As far as I know, the Titanium HD uses an NJM4556 op amp (surface mount version) to drive the headphone output. The same chip is also in a number of other Creative/E-Mu products. It is actually fairly well suited for driving headphones, and is also used in the O2 (two DIP8 NJM4556's in parallel for increased current output and power handling). However, the Titanium HD does have a relatively high, ~35-36 Ω output impedance.

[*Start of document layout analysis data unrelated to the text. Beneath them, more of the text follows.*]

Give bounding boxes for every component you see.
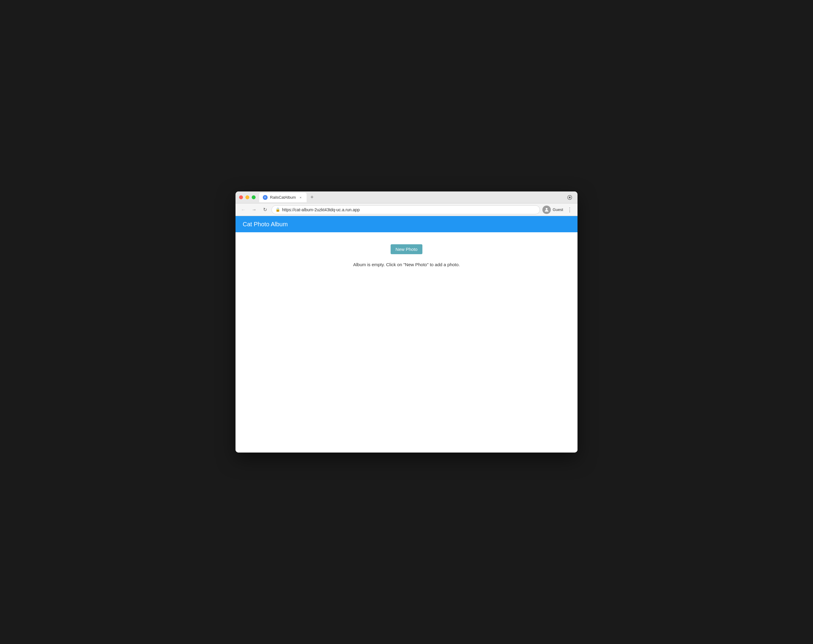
- active-tab[interactable]: R RailsCatAlbum ×: [259, 193, 306, 202]
- title-bar: R RailsCatAlbum × +: [236, 192, 577, 204]
- new-tab-button[interactable]: +: [308, 193, 316, 202]
- url-text: https://cat-album-2uzkt43tdq-uc.a.run.ap…: [282, 207, 360, 212]
- address-bar: ← → ↻ 🔒 https://cat-album-2uzkt43tdq-uc.…: [236, 204, 577, 216]
- avatar: [542, 205, 551, 214]
- main-content: New Photo Album is empty. Click on "New …: [236, 232, 577, 452]
- app-title: Cat Photo Album: [243, 221, 288, 228]
- new-photo-button[interactable]: New Photo: [390, 244, 422, 254]
- cast-icon: [567, 195, 572, 200]
- person-icon: [544, 207, 549, 212]
- user-menu[interactable]: Guest: [542, 205, 563, 214]
- browser-window: R RailsCatAlbum × + ← → ↻ 🔒 https://cat: [236, 192, 577, 452]
- forward-button[interactable]: →: [250, 205, 258, 214]
- tab-title: RailsCatAlbum: [270, 195, 296, 199]
- tab-favicon: R: [263, 195, 268, 200]
- back-button[interactable]: ←: [239, 205, 248, 214]
- empty-album-message: Album is empty. Click on "New Photo" to …: [353, 262, 460, 267]
- tab-close-button[interactable]: ×: [298, 195, 303, 200]
- user-name: Guest: [553, 207, 563, 212]
- svg-point-1: [569, 196, 571, 198]
- reload-button[interactable]: ↻: [261, 205, 269, 214]
- close-button[interactable]: [239, 195, 243, 199]
- window-controls: [239, 195, 256, 199]
- more-options-button[interactable]: ⋮: [565, 205, 574, 214]
- minimize-button[interactable]: [245, 195, 249, 199]
- maximize-button[interactable]: [252, 195, 256, 199]
- svg-point-2: [546, 208, 548, 210]
- app-header: Cat Photo Album: [236, 216, 577, 232]
- tab-bar: R RailsCatAlbum × +: [259, 193, 565, 202]
- window-action-button[interactable]: [565, 193, 574, 202]
- lock-icon: 🔒: [276, 207, 280, 212]
- url-bar[interactable]: 🔒 https://cat-album-2uzkt43tdq-uc.a.run.…: [271, 205, 540, 214]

It is a common belief that only "hi ohm headphones" can be difficult to drive, while low impedance ones can be safely plugged into anything with a 1/8" jack, but it is incorrect. In fact, other than the amount of voltage required for the same power, low impedance is harder to drive in every way, and line outputs are often not designed to handle it. A line input typically has at least several kΩ impedance, compared to that, a 32 Ω headphone is like a short circuit. It may still be driven to usable volume, but possibly with increased distortion and frequency response problems.